For the Dean of the Natural Science Division, David Douglass, this kind of opportunity is not an isolated effort to give something extra to the students.

“It’s part of a bigger idea,” said Douglass, the idea being to keep students studying science. “We lose a STEM (Science, Technology, Engineering, or Mathematics) major every fifteen minutes in this country.”

He believes the more that students are involved in doing hands-on science, something traditionally offered solely to more advanced students, the higher the probability that they will persist in science.

“It’s a very difficult road to get a degree in science,” said Douglass. “The more we can do to keep them excited, the better chances we have of students completing, especially our underrepresented minority students. That’s one of the groups we are really trying to capture with these kind of projects.”

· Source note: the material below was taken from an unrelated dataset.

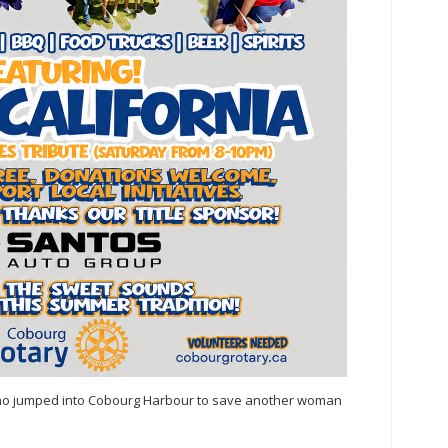
who jumped into Cobourg Harbour to save another woman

According to Douglass, many students grow up thinking that science is just about finding the right answer and putting in it in a little box. Instead, students must experience “authentic research” which, according to him, means giving them problems that “we don’t have answers to, or we only have ambiguous answers to, because that’s the exciting part of science.”

During his years of teaching at PCC, Douglass learned that he and each STEM faculty member have had some early experience that inspired them to pursue their scientific careers.

For him, it was when he was a student at PCC. He started out as a psychology major, but changed his mind after his first class. He took several geology classes and got a summer job at a geophysical company that helped shape his path.

“It really made a difference because I could see what science was about and I could see the lifestyle of a scientist,” Douglass said. “That experience is probably what inspired me to go back to school and stick with it.”

The money from the grant will be spent trying to replicate such formative experiences for PCC students. The grant also comes with an industry advisory board of lead researchers from STEM fields, who will be working with PCC faculty to become familiar with what is going on in the industry.

“I haven’t done research since I got out of graduate school,” said Rodriguez. “My knowledge is a little bit old and this is a great opportunity also for the faculty to be able to go and learn about what is happening in our field now, and look what we can put into the classroom from some of that.”

Most of the money will go back to the students, supporting them during their internships starting this summer, and the rest of the money will be spent developing a curriculum for a research method course, the first of which will be offered at PCC in the spring.